*TASK ITEM*:
The answer should be the lines from the one with "Shop ▼ (666, 118)" through the final line of the entries, restated word for word.

*MATERIALS PROVIDED*:
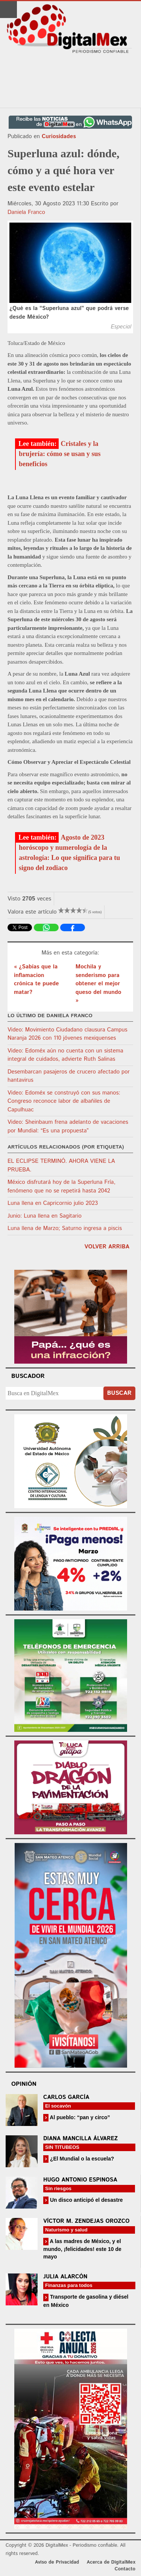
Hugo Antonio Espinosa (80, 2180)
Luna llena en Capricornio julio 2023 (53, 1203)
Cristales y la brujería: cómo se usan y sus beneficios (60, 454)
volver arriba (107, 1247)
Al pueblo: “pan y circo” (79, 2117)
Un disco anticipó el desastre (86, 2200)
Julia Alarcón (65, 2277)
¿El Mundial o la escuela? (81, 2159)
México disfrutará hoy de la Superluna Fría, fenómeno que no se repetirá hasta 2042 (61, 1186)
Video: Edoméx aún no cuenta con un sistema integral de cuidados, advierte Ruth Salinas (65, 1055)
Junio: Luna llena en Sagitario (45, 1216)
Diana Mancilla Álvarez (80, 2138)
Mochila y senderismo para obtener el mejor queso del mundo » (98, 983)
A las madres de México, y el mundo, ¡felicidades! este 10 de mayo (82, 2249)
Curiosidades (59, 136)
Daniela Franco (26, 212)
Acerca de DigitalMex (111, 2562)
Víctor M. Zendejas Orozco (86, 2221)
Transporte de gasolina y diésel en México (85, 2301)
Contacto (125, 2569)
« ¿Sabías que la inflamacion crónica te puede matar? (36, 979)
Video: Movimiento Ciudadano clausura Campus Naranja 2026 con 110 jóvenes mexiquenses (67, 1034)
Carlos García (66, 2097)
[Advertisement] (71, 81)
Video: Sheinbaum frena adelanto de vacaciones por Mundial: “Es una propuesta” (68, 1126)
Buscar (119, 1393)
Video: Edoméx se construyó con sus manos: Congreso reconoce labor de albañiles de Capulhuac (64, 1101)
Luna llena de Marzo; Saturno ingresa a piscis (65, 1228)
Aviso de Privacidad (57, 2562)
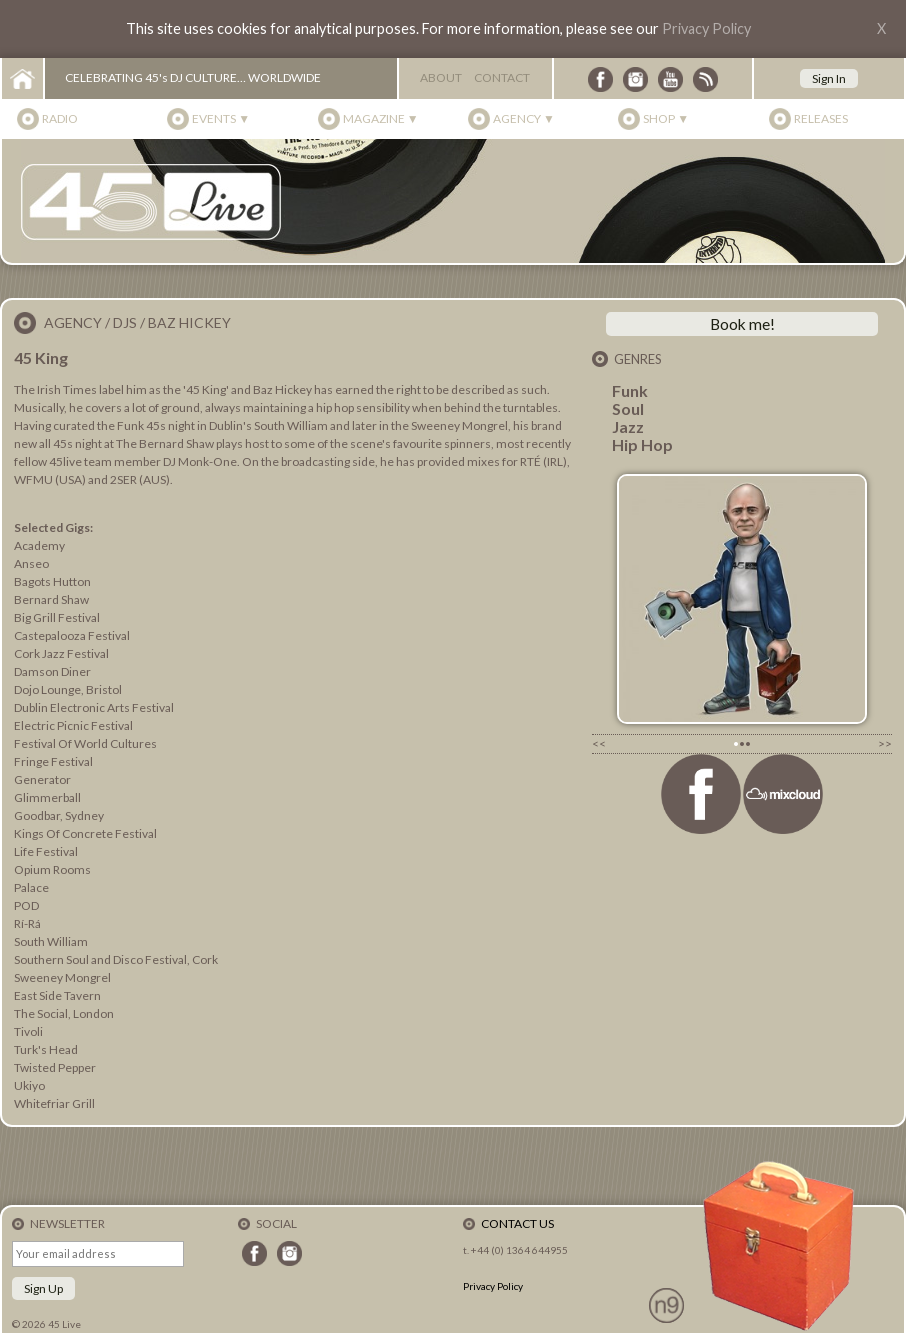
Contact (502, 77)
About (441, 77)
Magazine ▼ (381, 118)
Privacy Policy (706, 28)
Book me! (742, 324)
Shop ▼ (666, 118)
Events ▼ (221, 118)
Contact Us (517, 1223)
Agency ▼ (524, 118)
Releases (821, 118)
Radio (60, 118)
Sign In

*WRITTEN RESPONSE*:
Shop ▼ (666, 118)
Events ▼ (221, 118)
Contact Us (517, 1223)
Agency ▼ (524, 118)
Releases (821, 118)
Radio (60, 118)
Sign In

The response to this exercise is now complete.